What changed in 2026 is not the regulatory text. The text is the same. What changed is that the IRPs and capacity expansion plans utilities are now writing for the 2027 to 2029 window, the same window driving the gas turbine procurement problem covered in earlier posts in this series, have started leaning on GETs as a delivery mechanism for incremental transfer capability. The order told planners to consider GETs. The planning shops downstream are now depending on them.
What GETs actually are
The acronym covers four technology categories. The categories overlap and the vendors selling them often span more than one.

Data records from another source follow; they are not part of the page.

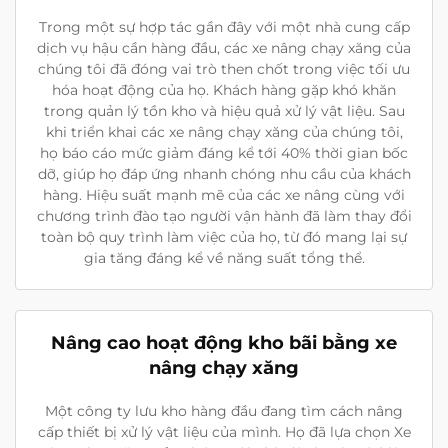
Trong một sự hợp tác gần đây với một nhà cung cấp
dịch vụ hậu cần hàng đầu, các xe nâng chạy xăng của
chúng tôi đã đóng vai trò then chốt trong việc tối ưu
hóa hoạt động của họ. Khách hàng gặp khó khăn
trong quản lý tồn kho và hiệu quả xử lý vật liệu. Sau
khi triển khai các xe nâng chạy xăng của chúng tôi,
họ báo cáo mức giảm đáng kể tới 40% thời gian bốc
dỡ, giúp họ đáp ứng nhanh chóng nhu cầu của khách
hàng. Hiệu suất mạnh mẽ của các xe nâng cùng với
chương trình đào tạo người vận hành đã làm thay đổi
toàn bộ quy trình làm việc của họ, từ đó mang lại sự
gia tăng đáng kể về năng suất tổng thể.
Nâng cao hoạt động kho bãi bằng xe
nâng chạy xăng
Một công ty lưu kho hàng đầu đang tìm cách nâng
cấp thiết bị xử lý vật liệu của mình. Họ đã lựa chọn Xe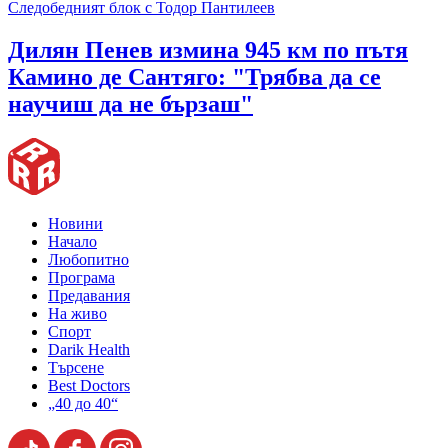
Следобедният блок с Тодор Пантилеев
Дилян Пенев измина 945 км по пътя
Камино де Сантяго: "Трябва да се
научиш да не бързаш"
Новини
Начало
Любопитно
Програма
Предавания
На живо
Спорт
Darik Health
Търсене
Best Doctors
„40 до 40“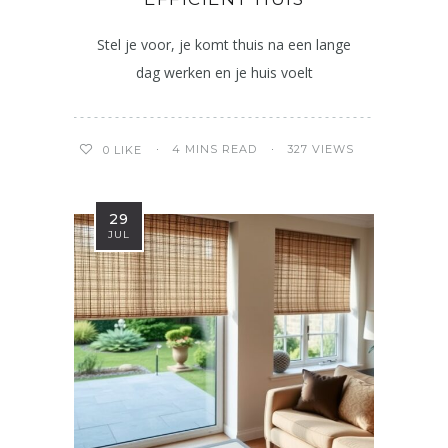
Stel je voor, je komt thuis na een lange
dag werken en je huis voelt
4 MINS READ
327 VIEWS
0
LIKE
29
JUL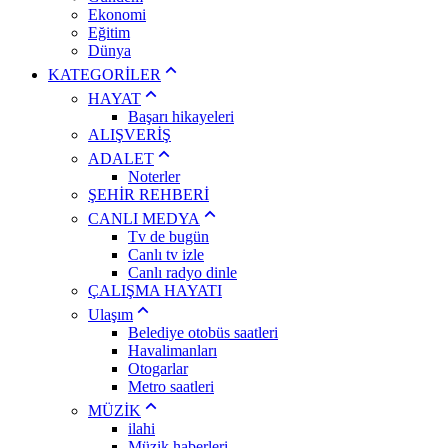
Ekonomi
Eğitim
Dünya
KATEGORİLER
HAYAT
Başarı hikayeleri
ALIŞVERİŞ
ADALET
Noterler
ŞEHİR REHBERİ
CANLI MEDYA
Tv de bugün
Canlı tv izle
Canlı radyo dinle
ÇALIŞMA HAYATI
Ulaşım
Belediye otobüs saatleri
Havalimanları
Otogarlar
Metro saatleri
MÜZİK
ilahi
Müzik haberleri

Dynamic line ratings are the largest single bucket by deployment volume. A conventional transmission line is rated on a static basis, usually a conservative summer rating that assumes 95 degree Fahrenheit ambient, low wind, and full solar load. Real conditions for most of the year are below those assumptions. A DLR system uses sensors on the line (LineVision, Heimdall Power, Ampacimon, LineVision again) or weather modeling tied to line geometry to set a real-time rating that reflects actual conditions. Typical observed gains on lines where DLR has been deployed are 10 to 30 percent of additional thermal capacity, available most hours of the year, with the largest gains on lines that face into prevailing winds.
Advanced power flow controls, mainly the Smart Wires SmartValve and a small set of competing products, install power-electronics-based devices on transmission lines that can dynamically push or pull power flow off congested paths and onto underutilized parallel paths. They do not add new wires. They use existing wires more fully. The unit economics depend on the specific congestion pattern, but on networks where parallel-path congestion is the binding constraint, the deferred capital cost from avoided reconductoring or new-build can be a multiple of the device cost.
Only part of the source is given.